### [Your task]
Exact copies of the lines below, from the one with "уточнения, самостоятельно оформляет" up to and including the one with "European Union", are what this calls for; leave out pictures.

### [Records for this exercise]
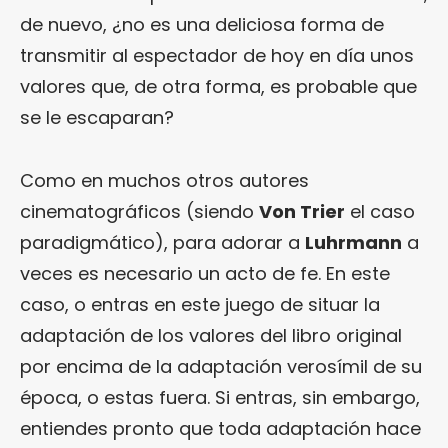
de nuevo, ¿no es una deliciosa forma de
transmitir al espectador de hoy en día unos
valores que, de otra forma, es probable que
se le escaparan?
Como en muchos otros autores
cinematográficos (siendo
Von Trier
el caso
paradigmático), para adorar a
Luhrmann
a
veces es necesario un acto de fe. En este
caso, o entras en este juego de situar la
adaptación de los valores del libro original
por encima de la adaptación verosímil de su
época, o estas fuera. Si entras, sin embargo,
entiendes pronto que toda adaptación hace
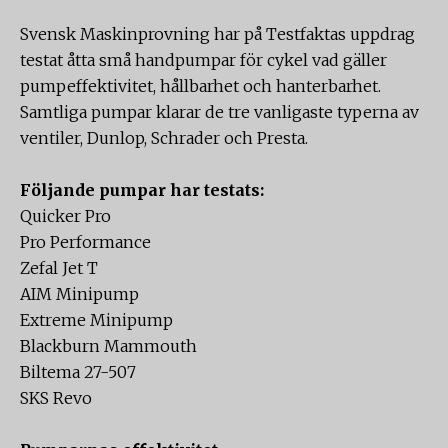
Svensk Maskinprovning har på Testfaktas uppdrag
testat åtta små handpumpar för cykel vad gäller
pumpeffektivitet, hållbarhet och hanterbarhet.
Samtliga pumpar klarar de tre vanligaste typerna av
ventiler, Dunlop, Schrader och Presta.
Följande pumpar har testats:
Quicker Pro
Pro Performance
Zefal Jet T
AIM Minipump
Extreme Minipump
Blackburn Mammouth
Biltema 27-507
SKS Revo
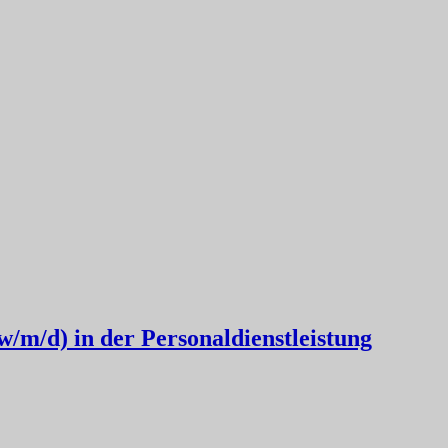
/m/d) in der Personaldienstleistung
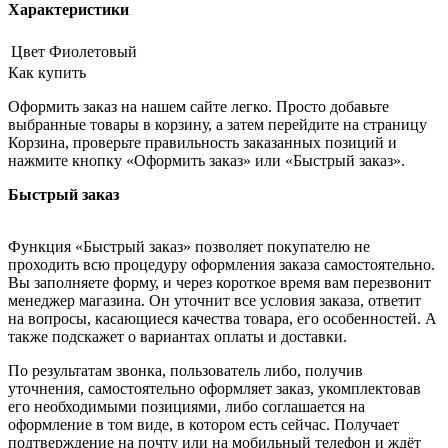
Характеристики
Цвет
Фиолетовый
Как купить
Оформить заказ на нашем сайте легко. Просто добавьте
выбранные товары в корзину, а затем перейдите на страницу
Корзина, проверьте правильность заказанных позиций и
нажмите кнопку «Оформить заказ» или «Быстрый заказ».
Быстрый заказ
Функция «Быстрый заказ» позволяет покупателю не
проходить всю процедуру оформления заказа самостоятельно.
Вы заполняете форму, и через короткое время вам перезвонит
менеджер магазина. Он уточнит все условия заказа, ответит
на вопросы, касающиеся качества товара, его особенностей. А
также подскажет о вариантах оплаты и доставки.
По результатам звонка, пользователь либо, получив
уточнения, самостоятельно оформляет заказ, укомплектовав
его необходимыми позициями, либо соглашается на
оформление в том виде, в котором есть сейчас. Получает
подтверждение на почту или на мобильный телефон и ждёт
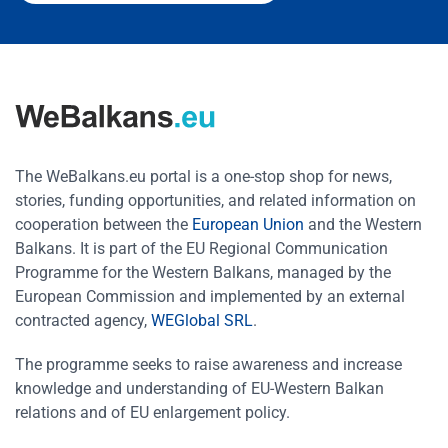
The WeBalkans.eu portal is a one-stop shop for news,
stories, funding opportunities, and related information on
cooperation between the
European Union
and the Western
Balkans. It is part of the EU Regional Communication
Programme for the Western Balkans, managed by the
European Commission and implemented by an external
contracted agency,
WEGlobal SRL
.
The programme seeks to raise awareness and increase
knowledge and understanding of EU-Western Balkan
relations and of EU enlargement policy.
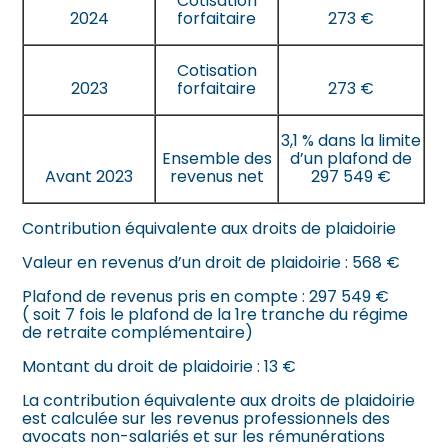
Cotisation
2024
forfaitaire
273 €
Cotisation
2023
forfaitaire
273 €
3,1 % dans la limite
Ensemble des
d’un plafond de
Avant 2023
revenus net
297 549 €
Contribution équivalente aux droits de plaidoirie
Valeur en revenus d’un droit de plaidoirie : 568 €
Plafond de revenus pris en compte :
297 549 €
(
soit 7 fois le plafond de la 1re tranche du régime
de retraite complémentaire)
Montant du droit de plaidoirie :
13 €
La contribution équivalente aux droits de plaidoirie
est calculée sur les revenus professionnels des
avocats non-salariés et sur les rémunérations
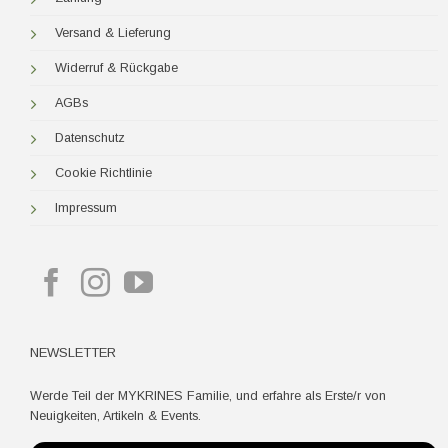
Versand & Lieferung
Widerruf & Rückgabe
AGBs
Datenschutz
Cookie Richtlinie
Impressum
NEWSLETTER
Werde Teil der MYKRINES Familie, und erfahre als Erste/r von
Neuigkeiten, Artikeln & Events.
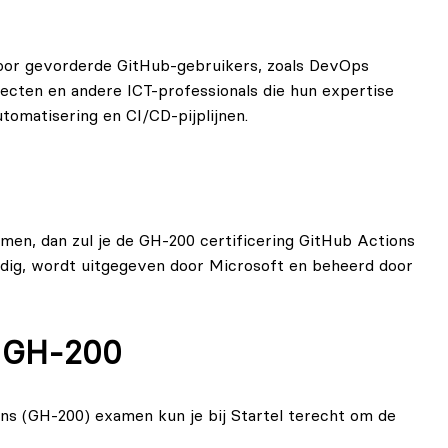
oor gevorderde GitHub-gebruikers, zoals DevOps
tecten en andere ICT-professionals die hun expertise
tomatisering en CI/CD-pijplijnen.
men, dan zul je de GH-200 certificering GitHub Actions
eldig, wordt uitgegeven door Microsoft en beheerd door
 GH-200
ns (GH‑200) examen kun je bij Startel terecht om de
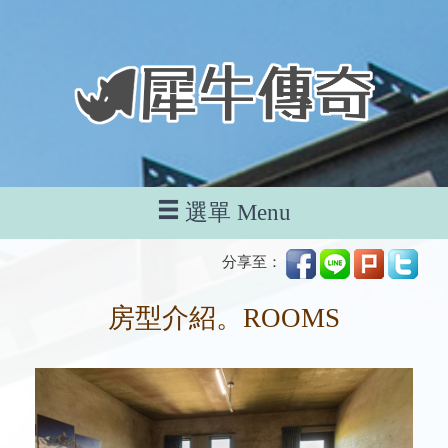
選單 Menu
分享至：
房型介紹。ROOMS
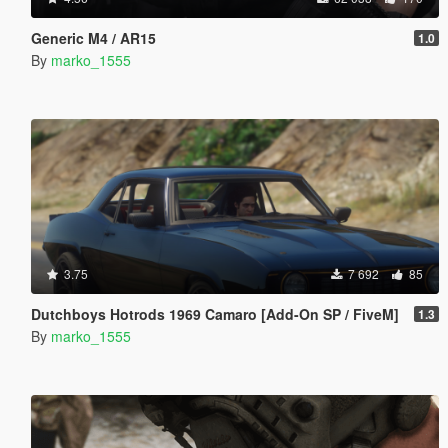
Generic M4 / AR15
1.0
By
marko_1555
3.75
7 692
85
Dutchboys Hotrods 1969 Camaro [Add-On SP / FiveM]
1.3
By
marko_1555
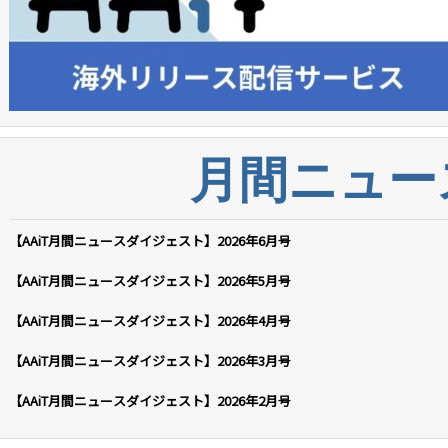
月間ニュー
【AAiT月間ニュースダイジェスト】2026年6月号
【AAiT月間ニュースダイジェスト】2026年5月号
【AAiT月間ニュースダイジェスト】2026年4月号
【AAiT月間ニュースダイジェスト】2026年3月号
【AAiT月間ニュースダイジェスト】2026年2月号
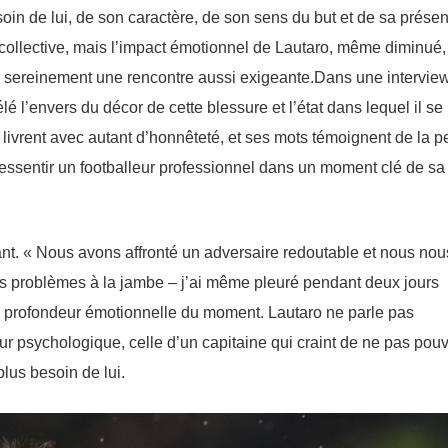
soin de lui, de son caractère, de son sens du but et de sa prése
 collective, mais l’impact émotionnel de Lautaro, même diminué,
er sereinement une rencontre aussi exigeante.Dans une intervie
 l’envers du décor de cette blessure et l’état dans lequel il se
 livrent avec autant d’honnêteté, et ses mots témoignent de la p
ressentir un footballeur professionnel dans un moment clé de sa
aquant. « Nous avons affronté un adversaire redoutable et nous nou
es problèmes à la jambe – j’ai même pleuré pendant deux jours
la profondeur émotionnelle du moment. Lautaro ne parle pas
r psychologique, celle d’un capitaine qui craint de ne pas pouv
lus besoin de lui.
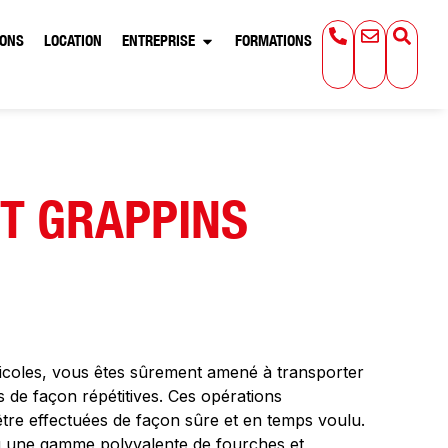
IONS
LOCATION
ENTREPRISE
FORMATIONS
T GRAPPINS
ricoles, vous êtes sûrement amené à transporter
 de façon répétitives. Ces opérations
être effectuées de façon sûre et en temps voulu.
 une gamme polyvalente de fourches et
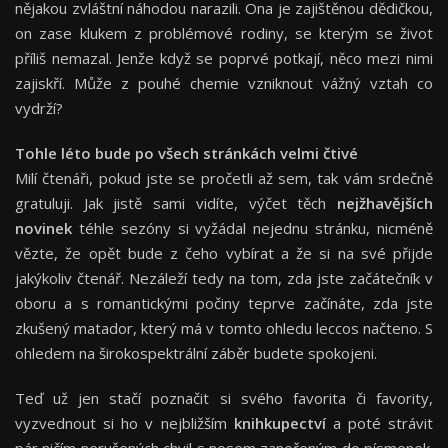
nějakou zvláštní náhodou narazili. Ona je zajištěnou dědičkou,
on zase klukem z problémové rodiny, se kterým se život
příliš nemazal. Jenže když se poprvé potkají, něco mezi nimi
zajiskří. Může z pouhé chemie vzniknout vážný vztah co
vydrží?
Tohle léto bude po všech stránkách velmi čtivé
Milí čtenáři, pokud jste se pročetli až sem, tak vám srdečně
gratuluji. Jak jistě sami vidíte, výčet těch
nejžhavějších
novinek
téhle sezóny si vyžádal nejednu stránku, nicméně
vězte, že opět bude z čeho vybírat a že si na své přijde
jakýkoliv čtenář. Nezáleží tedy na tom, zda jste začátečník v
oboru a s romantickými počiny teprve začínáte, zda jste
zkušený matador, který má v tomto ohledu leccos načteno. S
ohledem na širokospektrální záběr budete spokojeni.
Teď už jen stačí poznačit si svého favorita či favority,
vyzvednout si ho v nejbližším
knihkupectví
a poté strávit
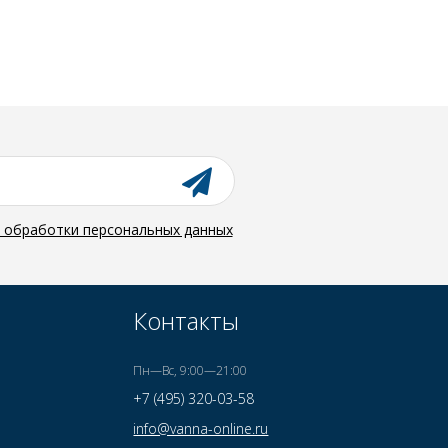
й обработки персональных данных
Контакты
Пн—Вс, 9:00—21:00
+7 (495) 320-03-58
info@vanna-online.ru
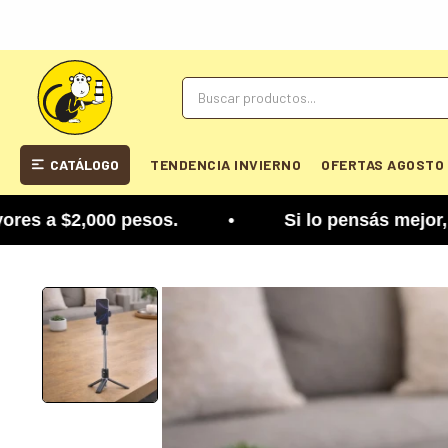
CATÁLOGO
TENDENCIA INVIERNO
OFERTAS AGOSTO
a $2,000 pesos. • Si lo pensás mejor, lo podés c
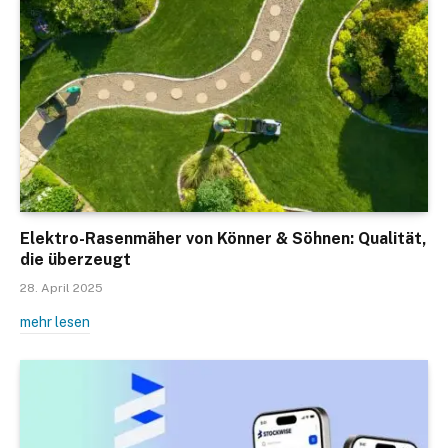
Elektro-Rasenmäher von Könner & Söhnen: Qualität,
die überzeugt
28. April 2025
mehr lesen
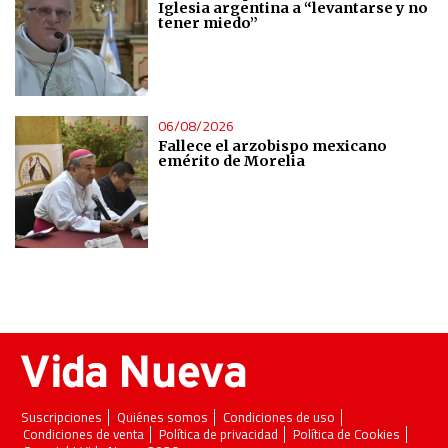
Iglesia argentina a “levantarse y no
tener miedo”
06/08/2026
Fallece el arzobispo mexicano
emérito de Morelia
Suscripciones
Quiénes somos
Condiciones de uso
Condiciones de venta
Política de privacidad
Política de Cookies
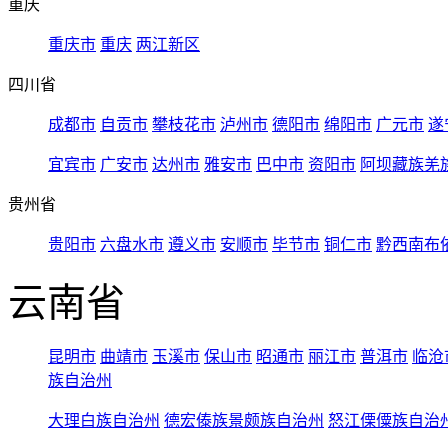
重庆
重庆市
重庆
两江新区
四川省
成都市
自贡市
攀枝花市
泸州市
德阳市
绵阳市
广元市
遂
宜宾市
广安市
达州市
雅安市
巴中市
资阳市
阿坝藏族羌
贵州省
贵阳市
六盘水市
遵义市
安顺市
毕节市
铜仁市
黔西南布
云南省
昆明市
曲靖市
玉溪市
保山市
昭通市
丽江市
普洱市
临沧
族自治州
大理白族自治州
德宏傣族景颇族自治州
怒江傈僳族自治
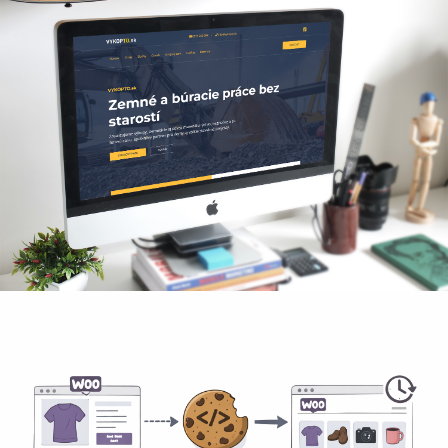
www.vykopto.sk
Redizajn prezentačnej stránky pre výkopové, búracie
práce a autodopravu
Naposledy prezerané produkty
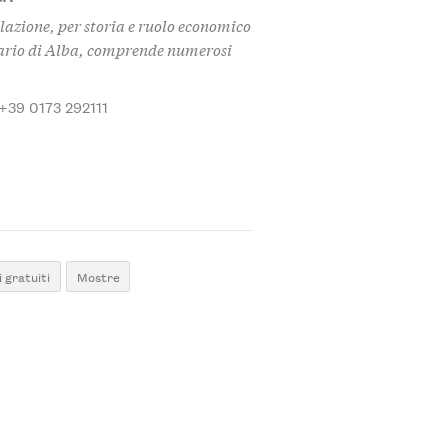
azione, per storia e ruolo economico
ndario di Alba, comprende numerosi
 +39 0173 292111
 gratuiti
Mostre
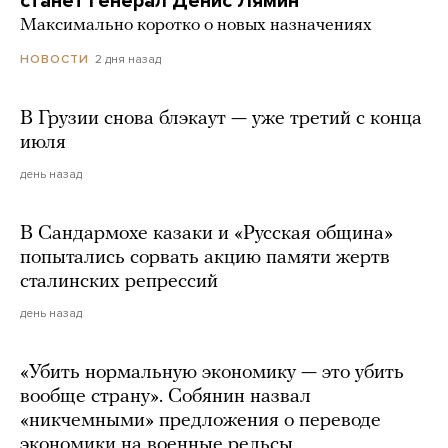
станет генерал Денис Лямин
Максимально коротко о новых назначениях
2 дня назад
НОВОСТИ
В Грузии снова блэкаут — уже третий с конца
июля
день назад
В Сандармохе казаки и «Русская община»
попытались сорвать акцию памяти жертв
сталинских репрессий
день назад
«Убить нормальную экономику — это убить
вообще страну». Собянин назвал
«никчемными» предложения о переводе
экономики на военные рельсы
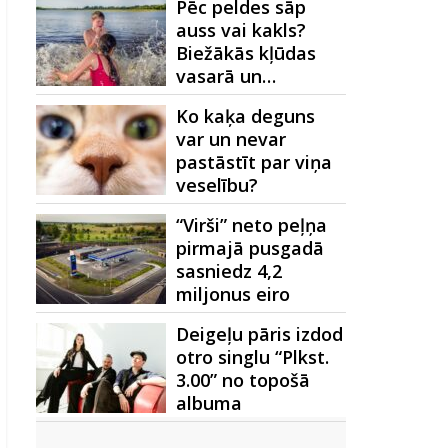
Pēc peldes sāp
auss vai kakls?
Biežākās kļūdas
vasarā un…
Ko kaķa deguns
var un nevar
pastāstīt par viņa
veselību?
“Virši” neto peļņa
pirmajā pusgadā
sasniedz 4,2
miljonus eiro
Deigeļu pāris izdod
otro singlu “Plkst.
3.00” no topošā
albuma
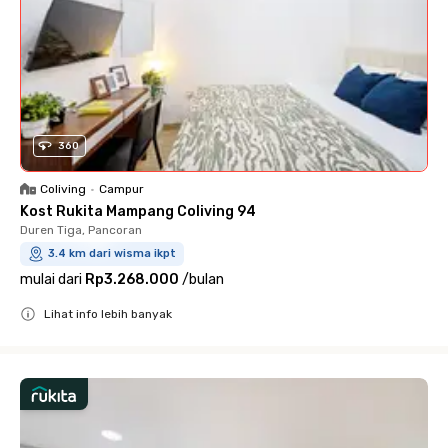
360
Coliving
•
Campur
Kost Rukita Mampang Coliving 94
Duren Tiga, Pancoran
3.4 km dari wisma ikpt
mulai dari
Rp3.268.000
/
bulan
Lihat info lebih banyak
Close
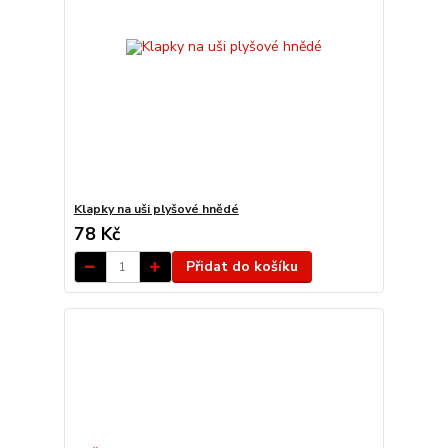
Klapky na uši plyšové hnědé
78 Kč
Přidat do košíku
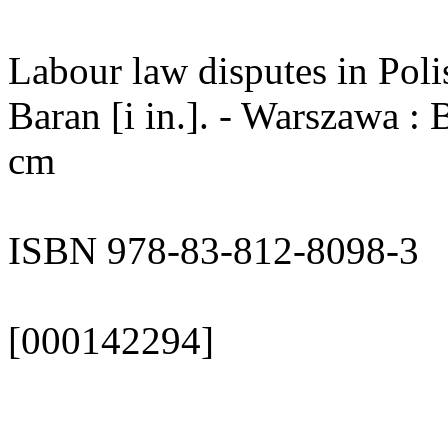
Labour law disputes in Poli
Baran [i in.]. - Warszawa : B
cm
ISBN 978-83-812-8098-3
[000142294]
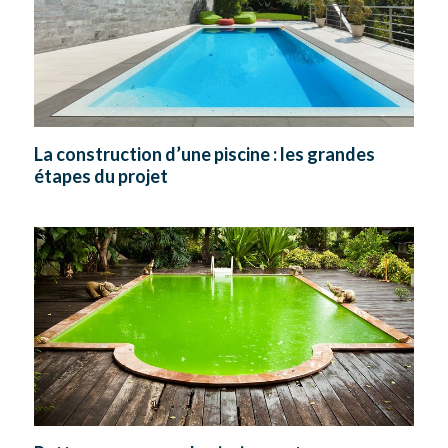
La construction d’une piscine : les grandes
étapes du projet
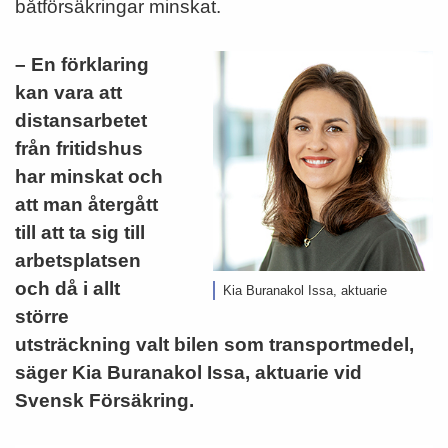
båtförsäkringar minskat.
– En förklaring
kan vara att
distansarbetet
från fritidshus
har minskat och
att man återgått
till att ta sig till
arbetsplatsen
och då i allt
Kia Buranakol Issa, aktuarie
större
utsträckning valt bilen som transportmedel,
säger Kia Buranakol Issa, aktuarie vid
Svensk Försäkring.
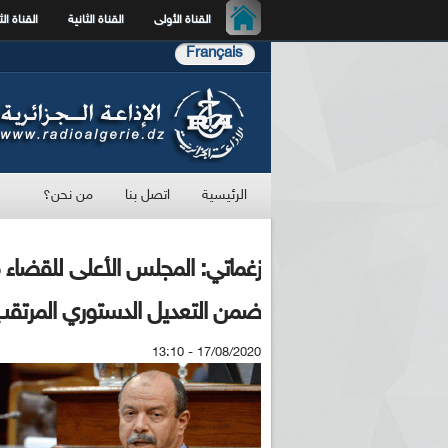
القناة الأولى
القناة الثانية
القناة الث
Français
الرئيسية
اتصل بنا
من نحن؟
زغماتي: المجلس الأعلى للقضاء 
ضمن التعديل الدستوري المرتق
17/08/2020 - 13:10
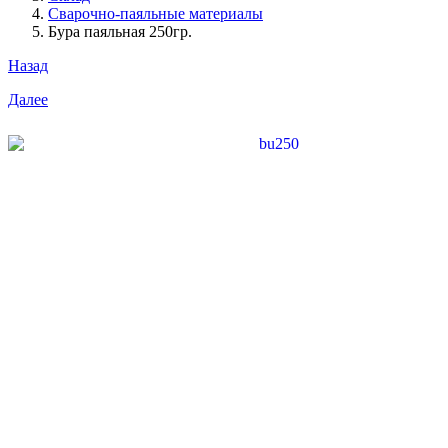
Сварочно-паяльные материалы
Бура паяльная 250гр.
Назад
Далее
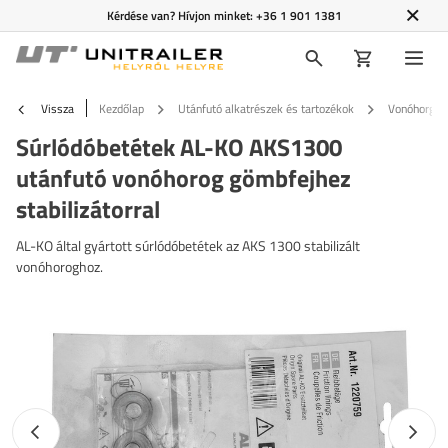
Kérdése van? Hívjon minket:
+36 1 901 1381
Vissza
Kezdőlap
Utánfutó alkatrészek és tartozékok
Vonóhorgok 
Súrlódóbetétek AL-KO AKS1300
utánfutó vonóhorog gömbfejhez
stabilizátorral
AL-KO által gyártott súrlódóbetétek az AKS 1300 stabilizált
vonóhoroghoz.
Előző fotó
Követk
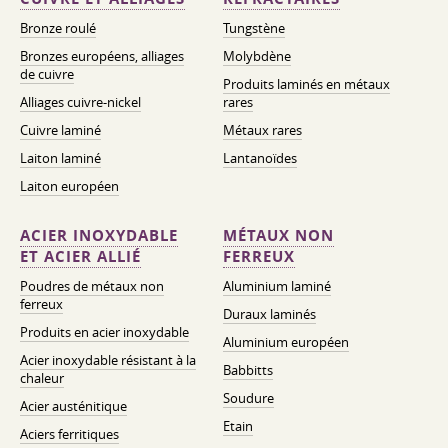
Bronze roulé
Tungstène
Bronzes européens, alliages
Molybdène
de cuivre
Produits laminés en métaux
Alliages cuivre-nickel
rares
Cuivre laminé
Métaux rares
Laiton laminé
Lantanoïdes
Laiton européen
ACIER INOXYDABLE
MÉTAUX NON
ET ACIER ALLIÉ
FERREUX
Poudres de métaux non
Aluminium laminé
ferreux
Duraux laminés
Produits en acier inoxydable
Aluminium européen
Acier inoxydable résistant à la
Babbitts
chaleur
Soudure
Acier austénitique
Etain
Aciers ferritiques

### [Solution to the exercise]
уточнения, самостоятельно оформляет заказ, укомплектовав
его необходимыми позициями, либо соглашается на
оформление в том виде, в котором есть сейчас. Получает
подтверждение на почту или на мобильный телефон и ждёт
The WeBalkans.eu portal is a one-stop shop for news,
stories, funding opportunities, and related information on
cooperation between the
European Union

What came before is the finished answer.